What you give back must match the data below character for character.

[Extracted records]

-*-*-

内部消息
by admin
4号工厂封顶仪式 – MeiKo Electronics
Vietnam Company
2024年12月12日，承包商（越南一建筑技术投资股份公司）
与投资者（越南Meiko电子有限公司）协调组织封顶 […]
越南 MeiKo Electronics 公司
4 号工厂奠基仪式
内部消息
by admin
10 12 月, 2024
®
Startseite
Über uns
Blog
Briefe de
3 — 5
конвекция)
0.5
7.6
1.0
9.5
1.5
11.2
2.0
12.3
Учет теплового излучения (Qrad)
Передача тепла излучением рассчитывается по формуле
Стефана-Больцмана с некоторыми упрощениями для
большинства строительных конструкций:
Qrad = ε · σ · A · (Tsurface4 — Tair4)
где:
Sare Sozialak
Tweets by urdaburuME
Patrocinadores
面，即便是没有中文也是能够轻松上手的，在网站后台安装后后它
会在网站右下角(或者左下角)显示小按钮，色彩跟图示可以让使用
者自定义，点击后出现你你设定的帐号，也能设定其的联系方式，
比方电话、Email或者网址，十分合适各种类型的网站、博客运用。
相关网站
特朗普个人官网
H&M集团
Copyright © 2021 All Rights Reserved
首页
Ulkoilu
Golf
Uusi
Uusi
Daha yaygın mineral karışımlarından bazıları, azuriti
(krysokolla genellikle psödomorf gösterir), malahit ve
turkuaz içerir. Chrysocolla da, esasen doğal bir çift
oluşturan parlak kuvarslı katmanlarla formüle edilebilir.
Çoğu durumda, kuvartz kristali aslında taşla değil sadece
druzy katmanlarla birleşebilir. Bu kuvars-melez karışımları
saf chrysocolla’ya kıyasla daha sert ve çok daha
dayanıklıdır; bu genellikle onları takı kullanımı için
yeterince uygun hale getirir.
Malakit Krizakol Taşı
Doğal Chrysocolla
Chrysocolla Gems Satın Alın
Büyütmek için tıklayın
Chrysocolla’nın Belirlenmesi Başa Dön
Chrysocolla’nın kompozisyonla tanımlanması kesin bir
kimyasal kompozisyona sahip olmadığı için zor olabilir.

-*-*-

▶ **Your solution**
内部消息
by admin
4号工厂封顶仪式 – MeiKo Electronics
Vietnam Company
2024年12月12日，承包商（越南一建筑技术投资股份公司）
与投资者（越南Meiko电子有限公司）协调组织封顶 […]
越南 MeiKo Electronics 公司
4 号工厂奠基仪式
内部消息
by admin
10 12 月, 2024
®
Startseite
Über uns
Blog
Briefe de
3 — 5
конвекция)
0.5
7.6
1.0
9.5
1.5
11.2
2.0
12.3
Учет теплового излучения (Qrad)
Передача тепла излучением рассчитывается по формуле
Стефана-Больцмана с некоторыми упрощениями для
большинства строительных конструкций:
Qrad = ε · σ · A · (Tsurface4 — Tair4)
где:
Sare Sozialak
Tweets by urdaburuME
Patrocinadores
面，即便是没有中文也是能够轻松上手的，在网站后台安装后后它
会在网站右下角(或者左下角)显示小按钮，色彩跟图示可以让使用
者自定义，点击后出现你你设定的帐号，也能设定其的联系方式，
比方电话、Email或者网址，十分合适各种类型的网站、博客运用。
相关网站
特朗普个人官网
H&M集团
Copyright © 2021 All Rights Reserved
首页
Ulkoilu
Golf
Uusi
Uusi
Daha yaygın mineral karışımlarından bazıları, azuriti
(krysokolla genellikle psödomorf gösterir), malahit ve
turkuaz içerir. Chrysocolla da, esasen doğal bir çift
oluşturan parlak kuvarslı katmanlarla formüle edilebilir.
Çoğu durumda, kuvartz kristali aslında taşla değil sadece
druzy katmanlarla birleşebilir. Bu kuvars-melez karışımları
saf chrysocolla’ya kıyasla daha sert ve çok daha
dayanıklıdır; bu genellikle onları takı kullanımı için
yeterince uygun hale getirir.
Malakit Krizakol Taşı
Doğal Chrysocolla
Chrysocolla Gems Satın Alın
Büyütmek için tıklayın
Chrysocolla’nın Belirlenmesi Başa Dön
Chrysocolla’nın kompozisyonla tanımlanması kesin bir
kimyasal kompozisyona sahip olmadığı için zor olabilir.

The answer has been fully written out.